As the move towards legalization drags its feet, surviving takes precedence over thriving. Companies that may have been able to raise capital several years ago won’t be able to today. Consequently, operators who haven’t yet pivoted into cost-cutting mode to achieve positive operating cash flows might be in serious trouble. KEY likens this to the dot com times when companies without real business models found themselves bankrupt. When vetting this list of MSOs, focus on solid balance sheets and positive operating cash flows. As you can see in the below table, the larger companies are more capable of producing positive cash flows which can be used to service debt and grow organically.

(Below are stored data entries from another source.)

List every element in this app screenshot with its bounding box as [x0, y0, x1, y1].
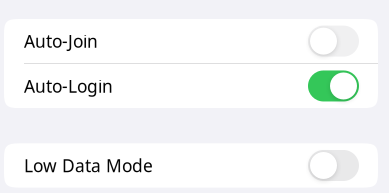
button[interactable]: Auto-Join [4, 19, 378, 63]
staticText: Low Data Mode [24, 154, 153, 177]
button[interactable]: Auto-Login [4, 64, 378, 108]
staticText: Auto-Login [24, 74, 113, 98]
button[interactable]: Low Data Mode [4, 143, 378, 188]
staticText: Auto-Join [24, 30, 98, 53]
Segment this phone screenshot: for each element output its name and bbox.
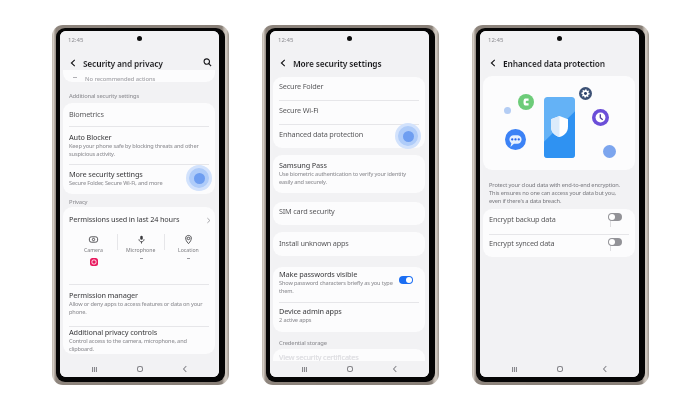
button[interactable]: Location <box>165 229 211 274</box>
staticText: Keep your phone safe by blocking threats… <box>69 142 199 158</box>
staticText: SIM card security <box>279 206 335 216</box>
button[interactable] <box>273 155 425 193</box>
button[interactable]: Home <box>550 359 570 377</box>
staticText: Secure Folder <box>279 81 324 91</box>
staticText: Encrypt backup data <box>489 214 556 224</box>
button[interactable]: Recent apps <box>84 359 104 377</box>
staticText: Security and privacy <box>83 58 163 69</box>
staticText: Show password characters briefly as you … <box>279 279 393 295</box>
staticText: View security certificates <box>279 352 359 362</box>
staticText: Secure Folder, Secure Wi-Fi, and more <box>69 179 163 187</box>
staticText: Enhanced data protection <box>279 129 364 139</box>
button[interactable] <box>399 276 413 284</box>
button[interactable] <box>63 164 215 194</box>
button[interactable] <box>63 326 215 355</box>
staticText: Secure Wi-Fi <box>279 105 319 115</box>
staticText: Biometrics <box>69 109 104 119</box>
staticText: More security settings <box>69 169 143 179</box>
button[interactable]: Microphone <box>118 229 164 274</box>
button[interactable] <box>608 213 622 221</box>
button[interactable] <box>608 238 622 246</box>
button[interactable]: Recent apps <box>294 359 314 377</box>
staticText: Enhanced data protection <box>503 58 606 69</box>
button[interactable] <box>63 207 215 229</box>
button[interactable] <box>273 124 425 148</box>
staticText: Install unknown apps <box>279 238 349 248</box>
button[interactable] <box>63 284 215 325</box>
button[interactable] <box>273 202 425 225</box>
staticText: Encrypt synced data <box>489 238 555 248</box>
staticText: Permissions used in last 24 hours <box>69 214 180 224</box>
staticText: Auto Blocker <box>69 132 112 142</box>
staticText: Additional privacy controls <box>69 327 158 337</box>
button[interactable]: Back <box>65 55 80 70</box>
button[interactable] <box>273 302 425 331</box>
staticText: Permission manager <box>69 290 138 300</box>
button[interactable]: Back <box>275 55 290 70</box>
button[interactable]: Camera <box>70 229 117 274</box>
button[interactable] <box>63 126 215 165</box>
button[interactable] <box>273 267 425 303</box>
staticText: Make passwords visible <box>279 269 358 279</box>
staticText: Allow or deny apps to access features or… <box>69 300 203 316</box>
button[interactable] <box>273 100 425 124</box>
button[interactable] <box>63 103 215 126</box>
button[interactable]: Back <box>595 359 615 377</box>
staticText: Camera <box>84 246 103 253</box>
staticText: Samsung Pass <box>279 160 327 170</box>
staticText: Device admin apps <box>279 306 342 316</box>
staticText: Privacy <box>69 198 88 206</box>
staticText: Use biometric authentication to verify y… <box>279 170 407 186</box>
button[interactable]: Back <box>385 359 405 377</box>
staticText: Credential storage <box>279 339 327 347</box>
staticText: 12:45 <box>488 36 504 44</box>
button[interactable] <box>273 232 425 256</box>
staticText: Microphone <box>126 246 156 253</box>
button[interactable]: Home <box>340 359 360 377</box>
button[interactable] <box>483 234 635 257</box>
button[interactable] <box>273 77 425 100</box>
staticText: 12:45 <box>278 36 294 44</box>
button[interactable] <box>483 209 635 233</box>
staticText: Location <box>178 246 199 253</box>
button[interactable]: Back <box>175 359 195 377</box>
staticText: 2 active apps <box>279 316 312 324</box>
staticText: Additional security settings <box>69 92 140 100</box>
button[interactable]: Search <box>200 55 215 70</box>
button[interactable]: Back <box>485 55 500 70</box>
staticText: No recommended actions <box>85 75 156 83</box>
staticText: 12:45 <box>68 36 84 44</box>
button[interactable]: Home <box>130 359 150 377</box>
staticText: Control access to the camera, microphone… <box>69 337 187 353</box>
staticText: Protect your cloud data with end-to-end … <box>489 181 620 205</box>
button[interactable]: Recent apps <box>504 359 524 377</box>
staticText: More security settings <box>293 58 382 69</box>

Table showing operating cash flows for 10 MSOs
Operating cash flows for 10 MSOs – Credit: Nanalyze

Today, projections for the legal cannabis market suggest U.S. sales could reach $45 billion by 2027 which represents a compound annual growth rate of about 9%. Existing market participants who are generating cash will have the means to capture more of that opportunity while those burning cash will be focused on cutting costs to survive. Once legalization is fully realized, expect alcohol and tobacco companies to step in as consolidation leads to even fewer market participants. That’s when the most profitable of the bunch will start pivoting from growth to value and investors will finally be rewarded for all that waiting.

Conclusion

In last year’s cannabis catch up, we postulated that it’s finally time to invest in cannabis. That conclusion hasn’t changed as valuations remain depressed as ever. At least there’s one legalization milestone to watch out for, and half a dozen companies with positive operating cash flows that will be able to hold out until the good times roll. In a coming piece, we’ll take a closer look at how Trulieve has been holding up in the face of (everyone say it together now) the industry’s strong macroeconomic headwinds.